#### DATA SHOWN ####

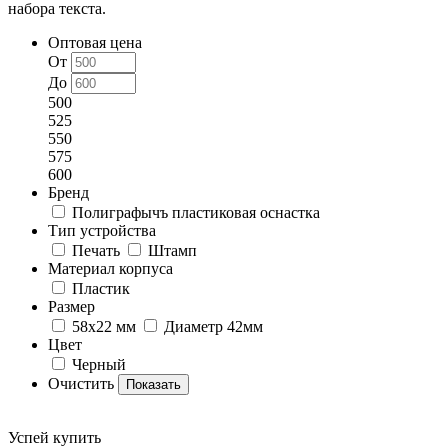
набора текста.
Оптовая цена
От
До
500
525
550
575
600
Бренд
Полиграфычъ пластиковая оснастка
Тип устройства
Печать
Штамп
Материал корпуса
Пластик
Размер
58х22 мм
Диаметр 42мм
Цвет
Черный
Очистить
Успей купить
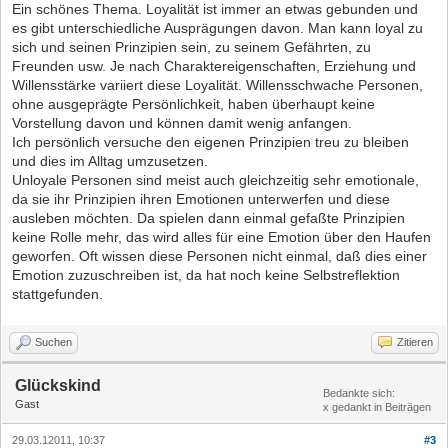
Ein schönes Thema. Loyalität ist immer an etwas gebunden und
es gibt unterschiedliche Ausprägungen davon. Man kann loyal zu
sich und seinen Prinzipien sein, zu seinem Gefährten, zu
Freunden usw. Je nach Charaktereigenschaften, Erziehung und
Willensstärke variiert diese Loyalität. Willensschwache Personen,
ohne ausgeprägte Persönlichkeit, haben überhaupt keine
Vorstellung davon und können damit wenig anfangen.
Ich persönlich versuche den eigenen Prinzipien treu zu bleiben
und dies im Alltag umzusetzen.
Unloyale Personen sind meist auch gleichzeitig sehr emotionale,
da sie ihr Prinzipien ihren Emotionen unterwerfen und diese
ausleben möchten. Da spielen dann einmal gefaßte Prinzipien
keine Rolle mehr, das wird alles für eine Emotion über den Haufen
geworfen. Oft wissen diese Personen nicht einmal, daß dies einer
Emotion zuzuschreiben ist, da hat noch keine Selbstreflektion
stattgefunden.
Suchen
Zitieren
Glückskind
Bedankte sich:
Gast
x gedankt in Beiträgen
29.03.12011, 10:37
#3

####

Word for word, reproduce all the data, but not the pictures.

набора текста.
Оптовая цена
От
До
500
525
550
575
600
Бренд
Полиграфычъ пластиковая оснастка
Тип устройства
Печать
Штамп
Материал корпуса
Пластик
Размер
58х22 мм
Диаметр 42мм
Цвет
Черный
Очистить
Успей купить
Ein schönes Thema. Loyalität ist immer an etwas gebunden und
es gibt unterschiedliche Ausprägungen davon. Man kann loyal zu
sich und seinen Prinzipien sein, zu seinem Gefährten, zu
Freunden usw. Je nach Charaktereigenschaften, Erziehung und
Willensstärke variiert diese Loyalität. Willensschwache Personen,
ohne ausgeprägte Persönlichkeit, haben überhaupt keine
Vorstellung davon und können damit wenig anfangen.
Ich persönlich versuche den eigenen Prinzipien treu zu bleiben
und dies im Alltag umzusetzen.
Unloyale Personen sind meist auch gleichzeitig sehr emotionale,
da sie ihr Prinzipien ihren Emotionen unterwerfen und diese
ausleben möchten. Da spielen dann einmal gefaßte Prinzipien
keine Rolle mehr, das wird alles für eine Emotion über den Haufen
geworfen. Oft wissen diese Personen nicht einmal, daß dies einer
Emotion zuzuschreiben ist, da hat noch keine Selbstreflektion
stattgefunden.
Suchen
Zitieren
Glückskind
Bedankte sich:
Gast
x gedankt in Beiträgen
29.03.12011, 10:37
#3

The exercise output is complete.